Given data:
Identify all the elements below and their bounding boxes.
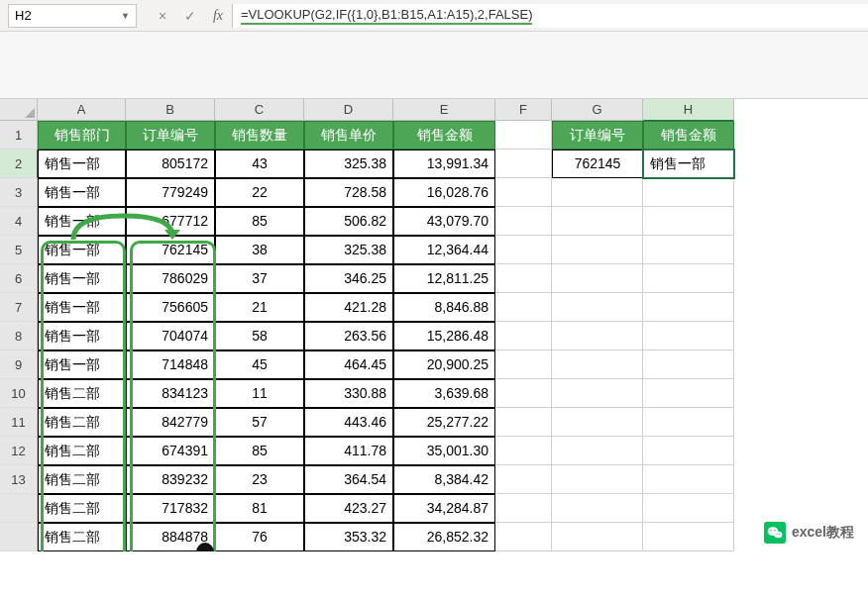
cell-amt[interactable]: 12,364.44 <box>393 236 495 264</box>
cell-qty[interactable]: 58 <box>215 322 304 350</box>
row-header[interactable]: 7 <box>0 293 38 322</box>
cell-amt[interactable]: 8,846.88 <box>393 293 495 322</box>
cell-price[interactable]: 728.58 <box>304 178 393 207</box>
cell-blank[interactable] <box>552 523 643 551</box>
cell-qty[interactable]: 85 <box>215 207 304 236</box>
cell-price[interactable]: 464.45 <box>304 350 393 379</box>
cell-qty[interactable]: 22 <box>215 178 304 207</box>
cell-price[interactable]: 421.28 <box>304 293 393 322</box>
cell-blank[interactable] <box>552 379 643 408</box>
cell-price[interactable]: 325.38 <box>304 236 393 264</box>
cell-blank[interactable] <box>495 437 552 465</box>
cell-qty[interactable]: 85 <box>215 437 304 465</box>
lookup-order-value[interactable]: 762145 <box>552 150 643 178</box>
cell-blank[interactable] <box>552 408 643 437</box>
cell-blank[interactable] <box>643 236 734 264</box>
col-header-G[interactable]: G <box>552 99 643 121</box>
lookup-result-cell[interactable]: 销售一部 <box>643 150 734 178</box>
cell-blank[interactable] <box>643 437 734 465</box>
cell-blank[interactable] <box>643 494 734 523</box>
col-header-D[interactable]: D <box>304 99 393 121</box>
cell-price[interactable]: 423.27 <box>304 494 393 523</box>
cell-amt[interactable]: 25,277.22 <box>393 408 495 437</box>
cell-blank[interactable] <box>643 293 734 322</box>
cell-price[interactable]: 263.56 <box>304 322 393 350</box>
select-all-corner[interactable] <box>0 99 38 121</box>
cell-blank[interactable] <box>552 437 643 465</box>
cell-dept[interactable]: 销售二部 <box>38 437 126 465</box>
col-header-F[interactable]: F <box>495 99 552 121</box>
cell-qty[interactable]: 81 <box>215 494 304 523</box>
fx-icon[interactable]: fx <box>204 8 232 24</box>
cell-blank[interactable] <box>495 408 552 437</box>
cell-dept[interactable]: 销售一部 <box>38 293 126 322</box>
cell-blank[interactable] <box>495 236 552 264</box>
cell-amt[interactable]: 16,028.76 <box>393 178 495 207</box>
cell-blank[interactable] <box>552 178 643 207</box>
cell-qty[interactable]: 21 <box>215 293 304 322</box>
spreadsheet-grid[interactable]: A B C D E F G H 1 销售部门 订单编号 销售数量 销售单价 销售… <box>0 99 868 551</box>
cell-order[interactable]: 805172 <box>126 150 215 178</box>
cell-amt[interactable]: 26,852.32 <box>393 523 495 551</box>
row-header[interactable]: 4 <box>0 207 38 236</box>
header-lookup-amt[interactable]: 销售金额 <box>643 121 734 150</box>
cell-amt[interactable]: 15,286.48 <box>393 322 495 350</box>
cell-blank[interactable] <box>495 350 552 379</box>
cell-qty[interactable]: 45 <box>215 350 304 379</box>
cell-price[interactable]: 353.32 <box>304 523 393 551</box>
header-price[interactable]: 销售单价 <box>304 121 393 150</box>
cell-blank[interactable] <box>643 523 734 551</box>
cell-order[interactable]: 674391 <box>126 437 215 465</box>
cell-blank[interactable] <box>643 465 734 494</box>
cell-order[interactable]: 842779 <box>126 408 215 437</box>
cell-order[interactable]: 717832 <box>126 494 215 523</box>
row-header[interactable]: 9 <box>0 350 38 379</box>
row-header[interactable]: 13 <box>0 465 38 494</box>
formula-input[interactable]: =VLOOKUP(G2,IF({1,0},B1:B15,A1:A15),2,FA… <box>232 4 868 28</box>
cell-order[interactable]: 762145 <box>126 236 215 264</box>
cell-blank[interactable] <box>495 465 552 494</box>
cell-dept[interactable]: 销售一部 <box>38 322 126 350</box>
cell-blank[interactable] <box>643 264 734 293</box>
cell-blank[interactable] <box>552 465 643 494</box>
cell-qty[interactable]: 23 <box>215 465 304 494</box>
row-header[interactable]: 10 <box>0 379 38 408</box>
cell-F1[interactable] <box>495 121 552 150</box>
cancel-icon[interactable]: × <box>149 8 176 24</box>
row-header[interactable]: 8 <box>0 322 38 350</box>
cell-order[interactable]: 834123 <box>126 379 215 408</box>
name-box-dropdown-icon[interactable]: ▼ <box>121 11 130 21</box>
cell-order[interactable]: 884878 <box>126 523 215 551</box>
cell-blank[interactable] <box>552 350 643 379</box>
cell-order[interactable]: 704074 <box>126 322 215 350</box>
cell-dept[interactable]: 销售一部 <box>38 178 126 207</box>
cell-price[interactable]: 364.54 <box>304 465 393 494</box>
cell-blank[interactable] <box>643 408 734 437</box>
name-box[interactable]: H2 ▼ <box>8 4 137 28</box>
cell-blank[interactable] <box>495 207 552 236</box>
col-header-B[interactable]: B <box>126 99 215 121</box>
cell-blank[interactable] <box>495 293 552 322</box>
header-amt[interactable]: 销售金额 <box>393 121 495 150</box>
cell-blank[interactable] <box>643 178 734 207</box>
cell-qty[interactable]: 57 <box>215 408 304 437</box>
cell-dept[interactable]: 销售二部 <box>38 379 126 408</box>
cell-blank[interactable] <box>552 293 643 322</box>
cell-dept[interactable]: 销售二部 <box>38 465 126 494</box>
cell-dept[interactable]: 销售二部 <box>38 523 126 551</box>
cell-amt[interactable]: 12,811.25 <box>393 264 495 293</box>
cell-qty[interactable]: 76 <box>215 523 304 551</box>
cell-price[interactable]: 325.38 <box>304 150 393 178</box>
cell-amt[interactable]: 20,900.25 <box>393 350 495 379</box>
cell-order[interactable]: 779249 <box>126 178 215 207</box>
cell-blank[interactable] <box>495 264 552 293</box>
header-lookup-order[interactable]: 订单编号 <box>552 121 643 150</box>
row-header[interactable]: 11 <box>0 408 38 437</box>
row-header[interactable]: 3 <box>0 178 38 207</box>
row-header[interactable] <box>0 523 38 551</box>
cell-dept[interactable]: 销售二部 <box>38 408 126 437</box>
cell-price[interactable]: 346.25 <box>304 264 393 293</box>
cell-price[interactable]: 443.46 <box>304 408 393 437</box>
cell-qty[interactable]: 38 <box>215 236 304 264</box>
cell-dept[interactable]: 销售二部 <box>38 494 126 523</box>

* * *

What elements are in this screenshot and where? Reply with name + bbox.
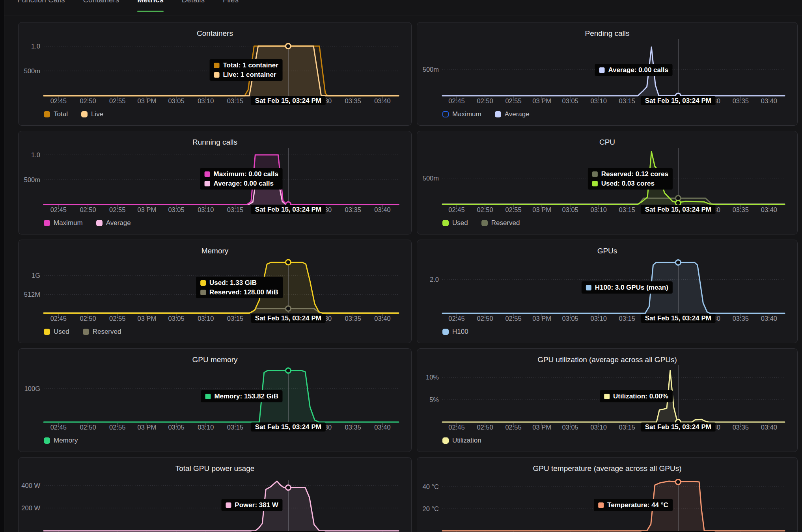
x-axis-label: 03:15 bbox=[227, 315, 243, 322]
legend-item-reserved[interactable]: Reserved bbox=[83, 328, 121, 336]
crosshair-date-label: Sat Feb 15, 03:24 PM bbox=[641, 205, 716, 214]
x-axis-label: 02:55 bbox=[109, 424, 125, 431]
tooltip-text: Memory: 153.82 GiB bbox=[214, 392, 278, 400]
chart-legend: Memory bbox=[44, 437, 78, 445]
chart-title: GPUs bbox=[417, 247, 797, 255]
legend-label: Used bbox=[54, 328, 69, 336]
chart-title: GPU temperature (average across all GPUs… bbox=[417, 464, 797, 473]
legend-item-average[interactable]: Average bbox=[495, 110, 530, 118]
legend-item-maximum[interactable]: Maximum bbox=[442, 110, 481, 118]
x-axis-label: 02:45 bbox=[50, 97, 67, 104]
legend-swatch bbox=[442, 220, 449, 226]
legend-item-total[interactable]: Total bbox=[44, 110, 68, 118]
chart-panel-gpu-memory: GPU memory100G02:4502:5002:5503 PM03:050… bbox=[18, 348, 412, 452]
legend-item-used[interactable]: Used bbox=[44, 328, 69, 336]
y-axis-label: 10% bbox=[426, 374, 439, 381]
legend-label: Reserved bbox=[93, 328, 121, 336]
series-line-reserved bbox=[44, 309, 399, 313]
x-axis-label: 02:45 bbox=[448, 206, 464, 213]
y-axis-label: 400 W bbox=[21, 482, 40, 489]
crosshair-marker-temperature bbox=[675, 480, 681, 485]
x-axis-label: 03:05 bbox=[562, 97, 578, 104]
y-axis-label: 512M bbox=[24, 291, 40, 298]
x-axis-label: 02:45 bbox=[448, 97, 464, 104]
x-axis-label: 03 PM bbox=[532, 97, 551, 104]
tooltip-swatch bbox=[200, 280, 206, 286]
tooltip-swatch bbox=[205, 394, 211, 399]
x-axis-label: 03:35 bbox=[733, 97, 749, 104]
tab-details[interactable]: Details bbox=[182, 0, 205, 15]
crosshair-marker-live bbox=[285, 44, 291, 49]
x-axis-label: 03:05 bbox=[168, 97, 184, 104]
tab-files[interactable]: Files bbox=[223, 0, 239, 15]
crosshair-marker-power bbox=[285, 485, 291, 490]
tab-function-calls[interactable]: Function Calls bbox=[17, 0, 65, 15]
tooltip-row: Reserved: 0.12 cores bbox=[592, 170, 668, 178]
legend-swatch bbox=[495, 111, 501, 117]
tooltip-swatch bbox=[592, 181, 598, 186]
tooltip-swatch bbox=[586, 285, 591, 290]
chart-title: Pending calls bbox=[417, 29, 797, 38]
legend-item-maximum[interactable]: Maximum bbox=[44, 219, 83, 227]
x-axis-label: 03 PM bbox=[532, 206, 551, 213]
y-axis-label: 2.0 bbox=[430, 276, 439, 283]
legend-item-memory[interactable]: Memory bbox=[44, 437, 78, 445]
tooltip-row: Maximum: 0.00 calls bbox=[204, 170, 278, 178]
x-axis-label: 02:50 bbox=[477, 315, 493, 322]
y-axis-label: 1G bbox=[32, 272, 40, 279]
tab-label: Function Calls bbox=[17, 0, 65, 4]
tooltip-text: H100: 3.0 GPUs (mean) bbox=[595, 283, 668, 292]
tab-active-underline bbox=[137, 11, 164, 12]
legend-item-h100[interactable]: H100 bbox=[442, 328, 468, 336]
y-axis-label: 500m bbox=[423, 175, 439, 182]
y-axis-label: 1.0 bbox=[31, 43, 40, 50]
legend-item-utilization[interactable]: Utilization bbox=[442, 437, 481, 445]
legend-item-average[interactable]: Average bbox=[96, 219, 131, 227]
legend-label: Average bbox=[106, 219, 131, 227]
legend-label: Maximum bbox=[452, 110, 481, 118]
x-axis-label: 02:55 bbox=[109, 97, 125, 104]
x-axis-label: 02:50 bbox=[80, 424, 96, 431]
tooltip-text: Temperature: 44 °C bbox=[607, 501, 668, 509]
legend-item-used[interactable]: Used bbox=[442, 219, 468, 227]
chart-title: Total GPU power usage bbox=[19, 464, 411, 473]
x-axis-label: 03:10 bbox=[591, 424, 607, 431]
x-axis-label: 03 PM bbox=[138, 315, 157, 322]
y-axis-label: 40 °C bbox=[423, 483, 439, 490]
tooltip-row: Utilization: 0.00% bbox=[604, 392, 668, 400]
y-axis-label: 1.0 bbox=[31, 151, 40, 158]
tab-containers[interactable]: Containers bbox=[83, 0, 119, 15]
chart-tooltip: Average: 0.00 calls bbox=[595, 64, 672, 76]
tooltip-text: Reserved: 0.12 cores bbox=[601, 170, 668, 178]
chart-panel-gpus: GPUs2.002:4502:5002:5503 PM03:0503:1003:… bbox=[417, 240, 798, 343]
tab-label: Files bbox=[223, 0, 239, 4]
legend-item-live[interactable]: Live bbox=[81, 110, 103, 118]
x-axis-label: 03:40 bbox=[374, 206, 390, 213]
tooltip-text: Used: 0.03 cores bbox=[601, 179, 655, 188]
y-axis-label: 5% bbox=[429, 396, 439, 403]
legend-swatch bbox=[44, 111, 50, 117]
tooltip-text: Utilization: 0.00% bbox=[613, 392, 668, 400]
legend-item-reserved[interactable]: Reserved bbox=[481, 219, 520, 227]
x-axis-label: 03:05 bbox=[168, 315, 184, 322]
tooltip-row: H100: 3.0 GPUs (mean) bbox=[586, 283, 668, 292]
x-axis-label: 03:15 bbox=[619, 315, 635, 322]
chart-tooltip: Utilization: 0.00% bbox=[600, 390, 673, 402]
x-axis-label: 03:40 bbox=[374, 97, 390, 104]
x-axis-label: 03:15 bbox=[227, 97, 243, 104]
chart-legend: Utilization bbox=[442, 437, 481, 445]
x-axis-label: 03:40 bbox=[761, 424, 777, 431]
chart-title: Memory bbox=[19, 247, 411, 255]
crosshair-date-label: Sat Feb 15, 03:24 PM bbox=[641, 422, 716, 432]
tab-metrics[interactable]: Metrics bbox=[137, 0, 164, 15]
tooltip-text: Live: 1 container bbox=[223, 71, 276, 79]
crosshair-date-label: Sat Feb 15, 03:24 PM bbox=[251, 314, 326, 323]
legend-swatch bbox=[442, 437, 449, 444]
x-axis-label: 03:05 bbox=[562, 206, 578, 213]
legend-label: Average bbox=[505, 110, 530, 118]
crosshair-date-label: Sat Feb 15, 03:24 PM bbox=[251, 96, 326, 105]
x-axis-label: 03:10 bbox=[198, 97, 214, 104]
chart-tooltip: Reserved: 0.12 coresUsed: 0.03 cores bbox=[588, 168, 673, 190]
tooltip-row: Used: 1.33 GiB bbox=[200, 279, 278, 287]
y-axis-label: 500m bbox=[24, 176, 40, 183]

Problem description:
What lines in the listing above hold the string "Function"? List them.

The completed task:
tab-function-calls[interactable]: Function Calls bbox=[17, 0, 65, 15]
tab-label: Function Calls bbox=[17, 0, 65, 4]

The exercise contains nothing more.